Setor de serviços é o que salva a economia

Tanto o setor industrial quanto o comércio vêm apresentando, mês após mês, um comportamento problemático, com poucos resultados positivos e quedas consideráveis
10 de outubro de 2022

Artigo de Deborah Magagna e André Campedelli *

Os últimos dados relativos à economia brasileira mostraram um fato consolidado, o setor de serviços vem carregando a economia brasileira nas costas nos últimos meses. A única outra área importante do PIB, que ainda apresenta certo nível de atividade é a agropecuária, mas sua participação na formação geral do PIB é baixa (menos de 10%), além de ser um setor em que os recursos e os ganhos ficam muito concentrados e restritos a poucas pessoas. Dessa forma, nos grandes centros urbanos e para economia real do Brasil, tem acontecido uma dependência cada vez maior dos serviços para termos algum nível de atividade econômica no país, o que é um péssimo sinal.

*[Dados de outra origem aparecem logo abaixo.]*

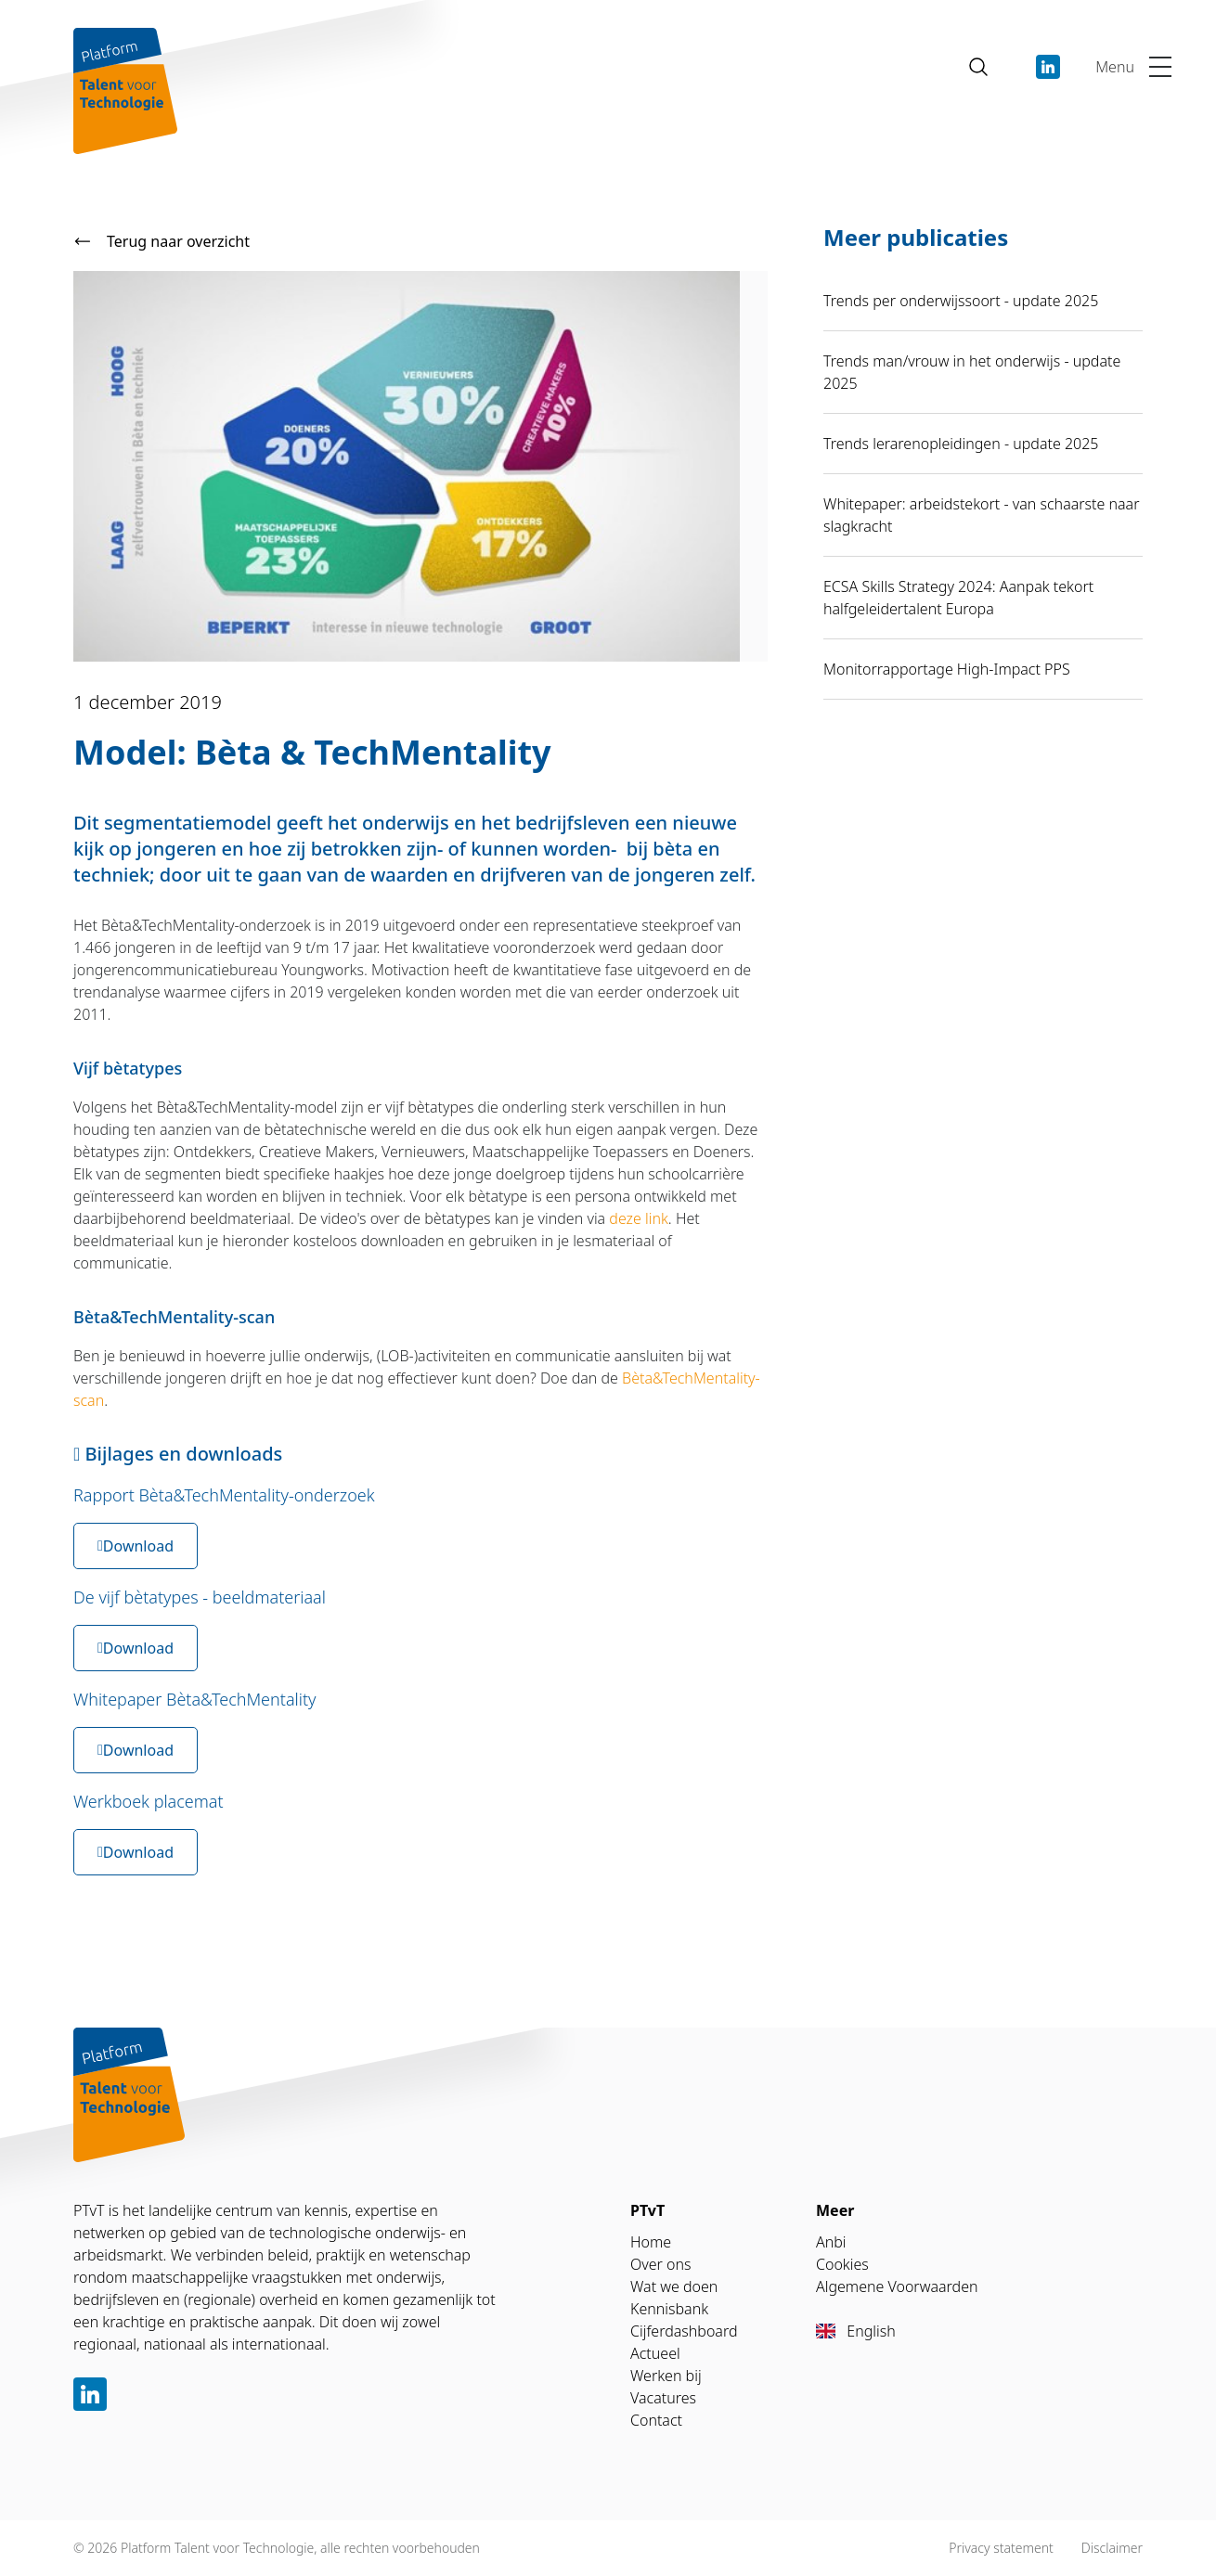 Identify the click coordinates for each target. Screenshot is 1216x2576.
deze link (638, 1218)
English (856, 2331)
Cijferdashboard (684, 2331)
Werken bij (666, 2375)
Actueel (655, 2353)
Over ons (661, 2264)
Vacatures (663, 2398)
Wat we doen (674, 2286)
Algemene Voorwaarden (896, 2286)
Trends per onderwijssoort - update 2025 (960, 300)
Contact (656, 2420)
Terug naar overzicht (161, 241)
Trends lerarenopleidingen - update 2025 (960, 443)
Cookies (842, 2264)
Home (650, 2242)
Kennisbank (669, 2309)
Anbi (831, 2242)
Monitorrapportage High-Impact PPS (946, 669)
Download (135, 1546)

Tanto o setor industrial quanto o comércio vêm apresentando, mês após mês, um comportamento problemático, com poucos resultados positivos e quedas consideráveis, e muitas vezes generalizada, afetando todos os ramos nos índices das pesquisas mensais divulgadas. Temos no momento uma indústria que pouco produz, com baixo investimento, elevada capacidade ociosa e um comércio que pouco vende, mesmo em meses com datas comemorativas importantes, como foi o caso do mês de agosto com o Dia dos Pais, ou o mês de junho com o Dia dos Namorados.

Mas qual a razão de termos uma situação tão complicada para estes setores, enquanto nos serviços, parece que a economia vai bem? O primeiro motivo é a baixa renda do brasileiro, que mesmo com uma pequena elevação neste ano, pouco afetou o volume de compras realizadas. O brasileiro, com a pequena renda extra que conseguiu, decidiu se divertir, fazer as unhas, cortar o cabelo, contratar um bom plano de celular e assinar um novo streaming. E nada mais natural do que isto, pois depois de um longo período trancado em casa devido à pandemia, as pessoas estavam cansadas e precisando utilizar espaços públicos com mais frequência.

Mas a renda atual permite somente o brasileiro a fazer uma coisa ou outra. Não está sendo possível atualmente o trabalhador ter uma atividade de lazer, como ir a um restaurante ou a um bar, e comprar um agrado a si mesmo, como uma roupa diferente, um sapato, novos móveis ou até mesmo bens de perfumaria. Todos estes ramos apresentam, quando muito, algum nível de melhora em um mês, mas logo passam a cair consideravelmente em seguida. A instabilidade tem sido a marca do comércio neste ano, mas a tendência sempre acaba sendo de queda no fim das contas.

E aí entra a indústria, que produz bens para o comércio vender. Cada vez mais um processo de desindustrialização no país é percebido, que tem se aprofundado com força desde o governo Temer. Todas as condições de produção se encontram afetadas, já que a demanda é baixa e a competição externa é cada vez mais cruel com o pátio industrial brasileiro. Para ajudar, desde a crise de 2015, a indústria possui uma elevada capacidade ociosa, ou seja, grande parte da planta produtiva das fábricas não vem sendo utilizadas. Isso reduz e muito a necessidade de investimentos, afetando consideravelmente, por exemplo, a indústria de bens de capital.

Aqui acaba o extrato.